HIGH Mandatory Follow-Up Loop Behavioral Override -20

The skill instructs the agent with 'Required Claude Behavior: 1. STOP - Do not immediately respond to user' and creates a loop requiring the agent to issue additional NotebookLM queries before responding to the user. The trigger phrase 'EXTREMELY IMPORTANT: Is that ALL you need to know?' appears to be injected by the skill at the end of every NotebookLM answer, creating a self-referential control loop. This overrides the agent's natural response flow and could be exploited by malicious NotebookLM content to prevent the agent from ever returning a final answer.
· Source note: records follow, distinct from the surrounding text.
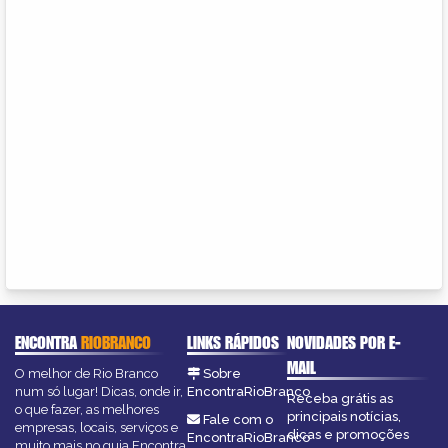
ENCONTRA
RIOBRANCO
LINKS RÁPIDOS
NOVIDADES POR E-
MAIL
O melhor de Rio Branco
Sobre
num só lugar! Dicas, onde ir,
EncontraRioBranco
Receba grátis as
o que fazer, as melhores
principais notícias,
Fale com o
empresas, locais, serviços e
dicas e promoções
EncontraRioBranco
muito mais no guia Encontra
MEDIUM Google Session Credential Persistence on Disk -20

The skill persistently stores Google authentication tokens (notebooklm_auth_token, notebooklm_cookies, Google session storage state) in ~/.claude/skills/notebooklm/data/ with a 10-day staleness policy before refresh. Per-account credentials are stored as -.json files. If the ~/.claude/ directory is accessible to other processes or backed up to cloud storage, these credentials enable NotebookLM access without re-authentication.

MEDIUM Bulk Local File Sync to Google's Servers -15

The upload and sync commands allow arbitrary local directories to be uploaded to Google NotebookLM. The skill scans for PDF, TXT, MD, DOCX, HTML, EPUB files and uploads them. A social engineering attack could trick a user into syncing a sensitive directory (e.g., ~/Documents) to a Google-owned service where content is processed by AI.

MEDIUM Multi-Account Rate Limit Bypass via Account Farming -15

The skill explicitly documents adding multiple Google accounts as a solution to hitting the 50 queries/day rate limit, including commands to add, switch, and manage accounts. This is account farming to circumvent usage limits, constituting a Terms of Service violation on Google's platform.

MEDIUM Persistent Background Browser Daemon Process -10

The agent-browser daemon starts on demand and runs continuously, only stopping after 10 minutes of inactivity. It tracks activity via last_activity.json and a watchdog PID. This daemon maintains live browser state with Google session cookies in memory, running as a long-lived background process outside the agent's normal execution lifecycle.

LOW Z-Library URL Auto-Trigger Without Explicit User Confirmation -10

The skill auto-triggers the Z-Library download workflow when it detects URLs from zlib.li, z-lib.org, or zh.zlib.li in user messages, without requiring explicit confirmation that the user wants to invoke the piracy integration. This means incidentally mentioning a Z-Library URL (e.g., when asking about it) could silently trigger download behavior.

LOW Multi-Account Google Credential Index Stored Locally -10

An index.json file tracks all added Google accounts with their email addresses and active account state. Combined with per-account credential JSON files, this creates a local directory of multiple Google account sessions that could be harvested if the system is compromised.

INFO Clean Install Behavior with Expected Network Traffic 0

The skill installation performed a standard sparse git clone from github.com/openclaw/skills, accessed only GitHub (140.82.114.3) and Ubuntu update servers (91.189.91.49, 185.125.188.x), made no filesystem writes outside the skill directory, and left no new persistent network listeners. The connection state before and after install is identical except for the normal SSH session rotation.